The transient nature of the Th17 phenotype


  • Note added in proofs: After this commentary was accepted for publication, Ghoreschi et al. reported that even murine Th17 cells do not require TGF-b signalling for their differentiation, which occurs in response to the combined activity of IL-1b and IL-23, whereas TGF-b may play only an indirect role by suppressing T-bet expression and the development of Th1 cells. This study demolishes the still ruling dogma on the origin of Th17 cells and fully supports all our findings [14, 17, 19, 27, and this Commentary], as well as our concept that studies in humans have better depicted Th17 cells than initial studies in mice [23]. Ghoreschi, K., Laurence, A., Yang, X. P., Tato, C. M., McGeachy, M. J., Konkel, J. E., Ramos, H. L., Wei, al. Generation of pathogenic T(H)17 cells in the absence of TGF-b signalling. Nature. 2010. 467: 967-971.

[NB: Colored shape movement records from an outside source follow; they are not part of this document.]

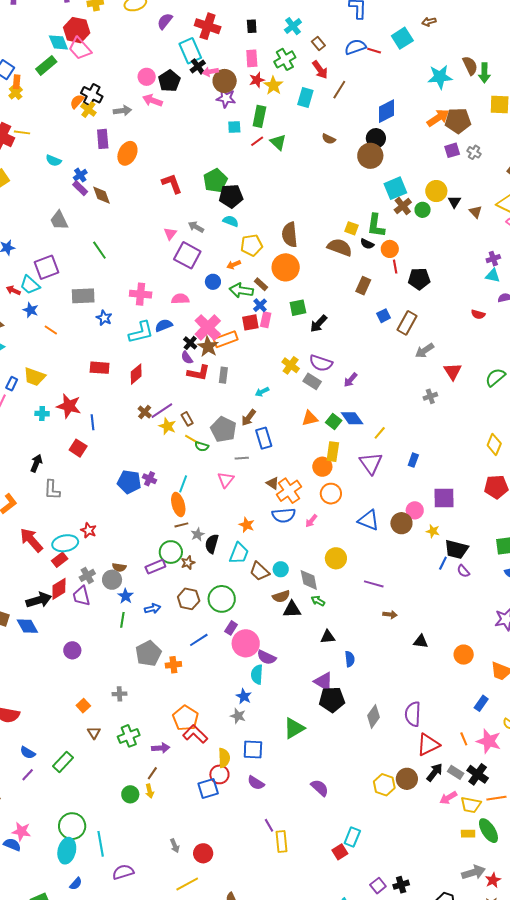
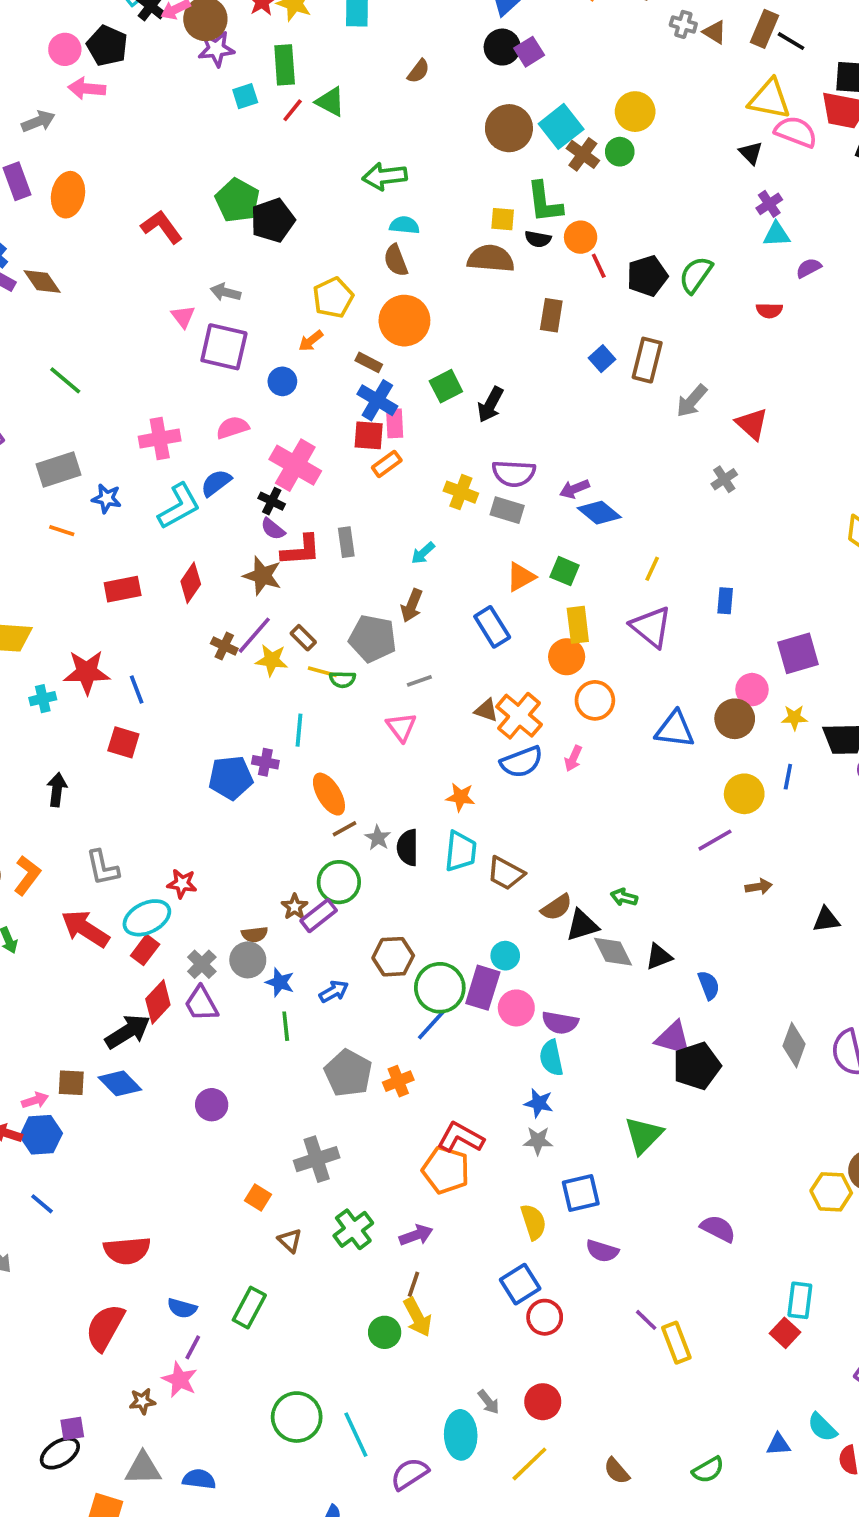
brown semicircle: (329, 139) -> (418, 71), turned -64
purple square: (452, 150) -> (529, 52), moved
brown circle: (370, 156) -> (509, 128), moved
black triangle: (454, 202) -> (751, 153), moved
brown triangle: (476, 212) -> (715, 32), moved
cyan semicircle: (231, 221) -> (404, 225), moved
brown semicircle: (290, 235) -> (396, 260), size x0.7
green arrow: (241, 290) -> (385, 176), moved
blue cross: (260, 305) -> (377, 400), size x1.5
red square: (250, 322) -> (369, 435), turned 30
orange line: (51, 330) -> (62, 531), moved
orange rectangle: (226, 339) -> (387, 464), moved, size x0.7
brown star: (208, 347) -> (262, 576), moved
green semicircle: (495, 377) -> (696, 275), moved
purple arrow: (350, 380) -> (574, 489), turned 42
blue diamond: (352, 418) -> (599, 513), moved
blue rectangle: (264, 438) -> (492, 627), moved
cyan line: (183, 484) -> (299, 730), moved
gray L-shape: (52, 490) -> (102, 868), moved
yellow circle: (336, 558) -> (744, 794), moved
brown star: (188, 563) -> (295, 907), moved
blue line: (443, 563) -> (788, 777), moved
cyan circle: (281, 569) -> (505, 956), moved
gray diamond: (309, 580) -> (613, 952), moved
purple line: (374, 584) -> (715, 840), turned -30
green circle: (222, 599) -> (440, 988), moved
purple rectangle: (231, 628) -> (483, 988), size x1.6
pink circle: (246, 643) -> (516, 1008), size x0.7
gray cross: (120, 694) -> (317, 1159), size x1.6
gray diamond: (374, 716) -> (794, 1045), moved
red L-shape: (195, 734) -> (461, 1137), moved
red circle: (219, 774) -> (545, 1317), moved
yellow arrow: (150, 791) -> (417, 1317), size x1.5
pink star: (21, 831) -> (180, 1380), moved, turned 30
cyan ellipse: (67, 851) -> (461, 1435), moved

CD4+ Th lymphocytes represent a heterogeneous population of cells that play an essential role in adaptive immunity. In addition to type 1 (Th1) and type 2 (Th2) cells, a third subset of CD4+ Th effector cells has recently been discovered, named type 17 (Th17) because of its unique ability to produce interleukin (IL)-17. Initial studies in mice suggested that Th17 cells are the pathogenic cells in autoimmune disorders, whereas Th1 cells are protective. Studies in humans have demonstrated the plasticity of Th17 cells and their ability to convert to Th1 cells. This Th17 to Th1 cell plasticity has also been confirmed in mice and, furthermore, it was found that Th17 cells appear to be pathogenic only when they shift to Th1 cells. A study in this issue of the European Journal of Immunology uses an IL-17 fate mapping mouse strain, which permits the identification of the cells that have been IL-17 producers, to provide definitive evidence that Th17 cells, either generated in vitro or in vivo, represent a transient phenotype that tend to convert into IFN-γ-producing cells. Our Commentary discusses this interesting point in light of previous data suggesting the same concept.